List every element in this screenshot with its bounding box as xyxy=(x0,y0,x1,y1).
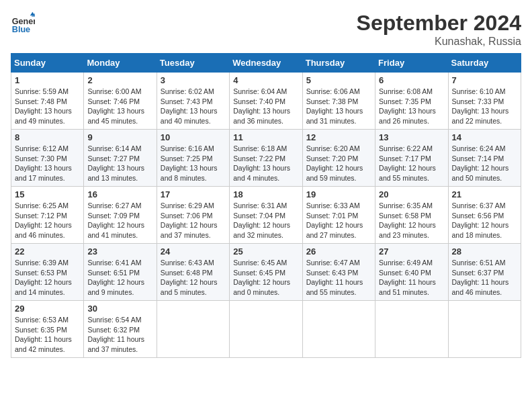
calendar-cell: 28 Sunrise: 6:51 AM Sunset: 6:37 PM Dayl… xyxy=(448,244,521,301)
calendar-cell: 12 Sunrise: 6:20 AM Sunset: 7:20 PM Dayl… xyxy=(302,130,375,187)
day-number: 20 xyxy=(379,189,444,199)
day-number: 26 xyxy=(306,246,371,257)
col-sunday: Sunday xyxy=(11,54,84,73)
day-info: Sunrise: 6:10 AM Sunset: 7:33 PM Dayligh… xyxy=(452,87,517,126)
day-info: Sunrise: 6:06 AM Sunset: 7:38 PM Dayligh… xyxy=(306,87,371,126)
day-number: 29 xyxy=(15,304,80,314)
day-number: 12 xyxy=(306,132,371,142)
day-info: Sunrise: 5:59 AM Sunset: 7:48 PM Dayligh… xyxy=(15,87,80,126)
calendar-cell: 10 Sunrise: 6:16 AM Sunset: 7:25 PM Dayl… xyxy=(157,130,229,187)
month-title: September 2024 xyxy=(357,11,521,36)
day-info: Sunrise: 6:43 AM Sunset: 6:48 PM Dayligh… xyxy=(161,258,226,298)
day-info: Sunrise: 6:49 AM Sunset: 6:40 PM Dayligh… xyxy=(379,258,444,298)
calendar-cell: 29 Sunrise: 6:53 AM Sunset: 6:35 PM Dayl… xyxy=(11,301,84,358)
svg-text:Blue: Blue xyxy=(12,25,30,34)
day-info: Sunrise: 6:41 AM Sunset: 6:51 PM Dayligh… xyxy=(87,258,152,298)
day-info: Sunrise: 6:47 AM Sunset: 6:43 PM Dayligh… xyxy=(306,258,371,298)
day-number: 2 xyxy=(87,75,152,85)
calendar-cell: 5 Sunrise: 6:06 AM Sunset: 7:38 PM Dayli… xyxy=(302,73,375,130)
calendar-cell: 14 Sunrise: 6:24 AM Sunset: 7:14 PM Dayl… xyxy=(448,130,521,187)
day-info: Sunrise: 6:12 AM Sunset: 7:30 PM Dayligh… xyxy=(15,144,80,183)
day-info: Sunrise: 6:27 AM Sunset: 7:09 PM Dayligh… xyxy=(87,201,152,240)
calendar-cell xyxy=(302,301,375,358)
calendar-row: 8 Sunrise: 6:12 AM Sunset: 7:30 PM Dayli… xyxy=(11,130,521,187)
calendar-cell xyxy=(375,301,448,358)
day-info: Sunrise: 6:00 AM Sunset: 7:46 PM Dayligh… xyxy=(87,87,152,126)
col-tuesday: Tuesday xyxy=(157,54,229,73)
calendar-row: 22 Sunrise: 6:39 AM Sunset: 6:53 PM Dayl… xyxy=(11,244,521,301)
calendar-row: 1 Sunrise: 5:59 AM Sunset: 7:48 PM Dayli… xyxy=(11,73,521,130)
day-info: Sunrise: 6:16 AM Sunset: 7:25 PM Dayligh… xyxy=(161,144,226,183)
calendar-cell: 23 Sunrise: 6:41 AM Sunset: 6:51 PM Dayl… xyxy=(84,244,157,301)
calendar-cell: 9 Sunrise: 6:14 AM Sunset: 7:27 PM Dayli… xyxy=(84,130,157,187)
calendar-row: 29 Sunrise: 6:53 AM Sunset: 6:35 PM Dayl… xyxy=(11,301,521,358)
page-header: General Blue September 2024 Kunashak, Ru… xyxy=(11,11,521,48)
calendar-cell: 20 Sunrise: 6:35 AM Sunset: 6:58 PM Dayl… xyxy=(375,187,448,244)
day-info: Sunrise: 6:22 AM Sunset: 7:17 PM Dayligh… xyxy=(379,144,444,183)
calendar-cell: 15 Sunrise: 6:25 AM Sunset: 7:12 PM Dayl… xyxy=(11,187,84,244)
calendar-cell: 4 Sunrise: 6:04 AM Sunset: 7:40 PM Dayli… xyxy=(230,73,302,130)
day-number: 24 xyxy=(161,246,226,257)
day-number: 28 xyxy=(452,246,517,257)
calendar-table: Sunday Monday Tuesday Wednesday Thursday… xyxy=(11,53,521,358)
calendar-cell xyxy=(448,301,521,358)
col-friday: Friday xyxy=(375,54,448,73)
day-number: 5 xyxy=(306,75,371,85)
day-number: 17 xyxy=(161,189,226,199)
header-row: Sunday Monday Tuesday Wednesday Thursday… xyxy=(11,54,521,73)
day-number: 14 xyxy=(452,132,517,142)
day-info: Sunrise: 6:31 AM Sunset: 7:04 PM Dayligh… xyxy=(233,201,298,240)
calendar-cell: 30 Sunrise: 6:54 AM Sunset: 6:32 PM Dayl… xyxy=(84,301,157,358)
title-block: September 2024 Kunashak, Russia xyxy=(357,11,521,48)
col-wednesday: Wednesday xyxy=(230,54,302,73)
day-info: Sunrise: 6:45 AM Sunset: 6:45 PM Dayligh… xyxy=(233,258,298,298)
day-number: 7 xyxy=(452,75,517,85)
day-info: Sunrise: 6:37 AM Sunset: 6:56 PM Dayligh… xyxy=(452,201,517,240)
day-info: Sunrise: 6:33 AM Sunset: 7:01 PM Dayligh… xyxy=(306,201,371,240)
day-info: Sunrise: 6:35 AM Sunset: 6:58 PM Dayligh… xyxy=(379,201,444,240)
day-info: Sunrise: 6:29 AM Sunset: 7:06 PM Dayligh… xyxy=(161,201,226,240)
calendar-cell: 8 Sunrise: 6:12 AM Sunset: 7:30 PM Dayli… xyxy=(11,130,84,187)
col-saturday: Saturday xyxy=(448,54,521,73)
calendar-cell: 25 Sunrise: 6:45 AM Sunset: 6:45 PM Dayl… xyxy=(230,244,302,301)
day-number: 18 xyxy=(233,189,298,199)
day-number: 23 xyxy=(87,246,152,257)
col-monday: Monday xyxy=(84,54,157,73)
day-number: 15 xyxy=(15,189,80,199)
day-info: Sunrise: 6:24 AM Sunset: 7:14 PM Dayligh… xyxy=(452,144,517,183)
day-info: Sunrise: 6:02 AM Sunset: 7:43 PM Dayligh… xyxy=(161,87,226,126)
day-number: 27 xyxy=(379,246,444,257)
day-number: 22 xyxy=(15,246,80,257)
day-info: Sunrise: 6:39 AM Sunset: 6:53 PM Dayligh… xyxy=(15,258,80,298)
calendar-cell: 27 Sunrise: 6:49 AM Sunset: 6:40 PM Dayl… xyxy=(375,244,448,301)
day-number: 4 xyxy=(233,75,298,85)
day-number: 6 xyxy=(379,75,444,85)
day-info: Sunrise: 6:53 AM Sunset: 6:35 PM Dayligh… xyxy=(15,315,80,355)
day-number: 1 xyxy=(15,75,80,85)
day-number: 10 xyxy=(161,132,226,142)
day-number: 3 xyxy=(161,75,226,85)
calendar-cell xyxy=(230,301,302,358)
logo-icon: General Blue xyxy=(11,11,35,35)
calendar-cell xyxy=(157,301,229,358)
calendar-cell: 3 Sunrise: 6:02 AM Sunset: 7:43 PM Dayli… xyxy=(157,73,229,130)
calendar-cell: 19 Sunrise: 6:33 AM Sunset: 7:01 PM Dayl… xyxy=(302,187,375,244)
day-info: Sunrise: 6:04 AM Sunset: 7:40 PM Dayligh… xyxy=(233,87,298,126)
day-info: Sunrise: 6:18 AM Sunset: 7:22 PM Dayligh… xyxy=(233,144,298,183)
calendar-cell: 21 Sunrise: 6:37 AM Sunset: 6:56 PM Dayl… xyxy=(448,187,521,244)
calendar-cell: 11 Sunrise: 6:18 AM Sunset: 7:22 PM Dayl… xyxy=(230,130,302,187)
calendar-cell: 13 Sunrise: 6:22 AM Sunset: 7:17 PM Dayl… xyxy=(375,130,448,187)
calendar-cell: 1 Sunrise: 5:59 AM Sunset: 7:48 PM Dayli… xyxy=(11,73,84,130)
day-info: Sunrise: 6:54 AM Sunset: 6:32 PM Dayligh… xyxy=(87,315,152,355)
calendar-row: 15 Sunrise: 6:25 AM Sunset: 7:12 PM Dayl… xyxy=(11,187,521,244)
calendar-cell: 17 Sunrise: 6:29 AM Sunset: 7:06 PM Dayl… xyxy=(157,187,229,244)
day-info: Sunrise: 6:08 AM Sunset: 7:35 PM Dayligh… xyxy=(379,87,444,126)
day-info: Sunrise: 6:25 AM Sunset: 7:12 PM Dayligh… xyxy=(15,201,80,240)
calendar-cell: 6 Sunrise: 6:08 AM Sunset: 7:35 PM Dayli… xyxy=(375,73,448,130)
day-number: 21 xyxy=(452,189,517,199)
calendar-cell: 26 Sunrise: 6:47 AM Sunset: 6:43 PM Dayl… xyxy=(302,244,375,301)
day-number: 13 xyxy=(379,132,444,142)
location: Kunashak, Russia xyxy=(357,36,521,48)
day-info: Sunrise: 6:14 AM Sunset: 7:27 PM Dayligh… xyxy=(87,144,152,183)
day-number: 11 xyxy=(233,132,298,142)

##############################

**DIRECTIONS:** Wherever the word "Tuesday" appears in the entries above, copy that whole line.

**ANSWER:**
col-tuesday: Tuesday xyxy=(157,54,229,73)
calendar-table: Sunday Monday Tuesday Wednesday Thursday… xyxy=(11,53,521,358)
header-row: Sunday Monday Tuesday Wednesday Thursday… xyxy=(11,54,521,73)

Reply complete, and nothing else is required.